» Records for this task
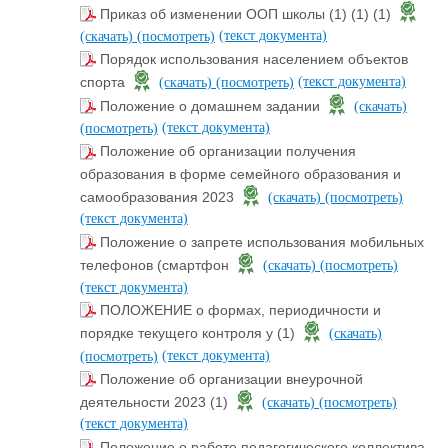
Приказ об изменении ООП школы (1) (1) (1)
(текст документа)
(скачать)
(посмотреть)
Порядок использования населением объектов
(текст документа)
спорта
(скачать)
(посмотреть)
Положение о домашнем задании
(скачать)
(текст документа)
(посмотреть)
Положение об организации получения
образования в форме семейного образования и
самообразования 2023
(скачать)
(посмотреть)
(текст документа)
Положение о запрете использования мобильных
телефонов (смартфон
(скачать)
(посмотреть)
(текст документа)
ПОЛОЖЕНИЕ о формах, периодичности и
порядке текущего контроля у (1)
(скачать)
(текст документа)
(посмотреть)
Положение об организации внеурочной
деятельности 2023 (1)
(скачать)
(посмотреть)
(текст документа)
Положение о работе педагогического коллектива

» Exercise
A verbatim reproduction of each entry is expected, with every picture omitted.

» Reply to the task
Приказ об изменении ООП школы (1) (1) (1)
(текст документа)
(скачать)
(посмотреть)
Порядок использования населением объектов
(текст документа)
спорта
(скачать)
(посмотреть)
Положение о домашнем задании
(скачать)
(текст документа)
(посмотреть)
Положение об организации получения
образования в форме семейного образования и
самообразования 2023
(скачать)
(посмотреть)
(текст документа)
Положение о запрете использования мобильных
телефонов (смартфон
(скачать)
(посмотреть)
(текст документа)
ПОЛОЖЕНИЕ о формах, периодичности и
порядке текущего контроля у (1)
(скачать)
(текст документа)
(посмотреть)
Положение об организации внеурочной
деятельности 2023 (1)
(скачать)
(посмотреть)
(текст документа)
Положение о работе педагогического коллектива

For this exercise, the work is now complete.